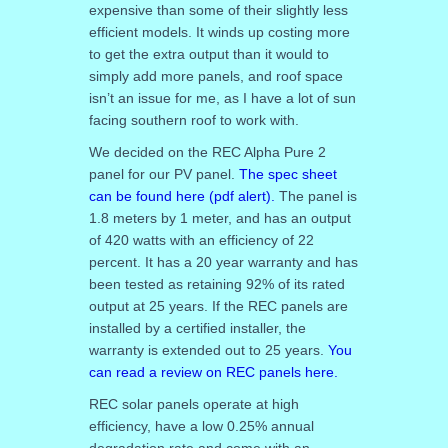
expensive than some of their slightly less
efficient models. It winds up costing more
to get the extra output than it would to
simply add more panels, and roof space
isn’t an issue for me, as I have a lot of sun
facing southern roof to work with.
We decided on the REC Alpha Pure 2
panel for our PV panel.
The spec sheet
can be found here (pdf alert).
The panel is
1.8 meters by 1 meter, and has an output
of 420 watts with an efficiency of 22
percent. It has a 20 year warranty and has
been tested as retaining 92% of its rated
output at 25 years. If the REC panels are
installed by a certified installer, the
warranty is extended out to 25 years.
You
can read a review on REC panels here.
REC solar panels operate at high
efficiency, have a low 0.25% annual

——

Task description: Nothing from before the line containing "percent. It has a 20 year warranty and has" should appear; copy that line and each one after it through the last line of the entries, exactly.

Exercise output:
percent. It has a 20 year warranty and has
been tested as retaining 92% of its rated
output at 25 years. If the REC panels are
installed by a certified installer, the
warranty is extended out to 25 years.
You
can read a review on REC panels here.
REC solar panels operate at high
efficiency, have a low 0.25% annual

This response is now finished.